Still, Mangan’s story is surprisingly uneven. Although she writes well and many of her insights are quite perceptive, her depictions of other women are less than generous. Martha Gellhorn, who covered the war as a reporter, and Gerda Taro, the young photographer who died crushed by a tank, are not rendered kindly despite their important contributions.
In the end, though, readers’ take on this book will depend on what they want from a memoir about the war.
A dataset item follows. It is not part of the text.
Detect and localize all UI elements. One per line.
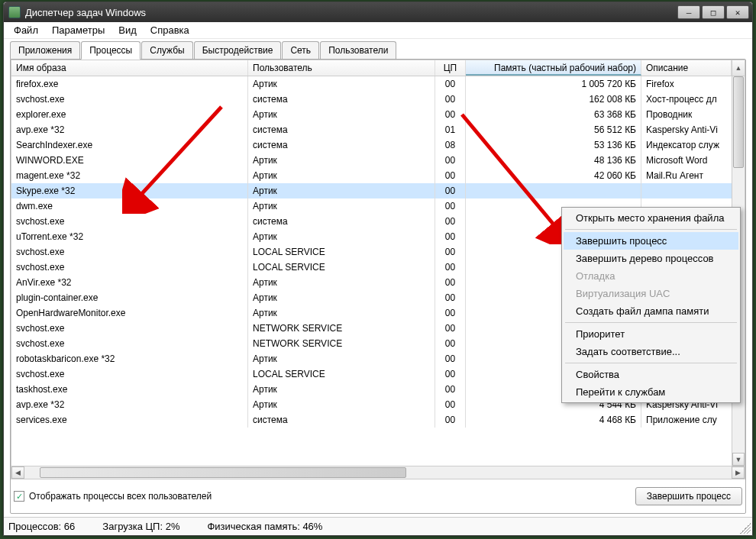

The novelist Brigitte Giraud, in accepting this year’s Prix Goncourt, said that “the intimate only makes sense if it resonates with the collective, with a society, with a period, with a story.” My old friend M., who, like myself, grew up in Mexico as a Spanish refugee from the Civil War and has lived and raised a family in the United States for many years, told me that I should write down some of my family stories, because her historian son tells her that historians are always looking for such personal takes on historic events.
Paul Preston, a historian interested in such personal perspectives, admires the perceptiveness of Mangan’s profiles. But unless you have an affinity for “non-celebrity” memoirs, you may want to hold out on investing in this one.
Angela Giral, born less than a year before the start of the Spanish Civil War, grew up in Mexico as an exile and migrated to the US for graduate school at the University of Michigan. She practiced as a librarian in Princeton, Harvard and Columbia before retiring in 2004. After retirement she preserved and catalogued the archive of her grandfather, José Giral, a former Prime Minister of the Spanish Republic, now deposited in the Archivo Histórico Nacional in Madrid and available through PARES.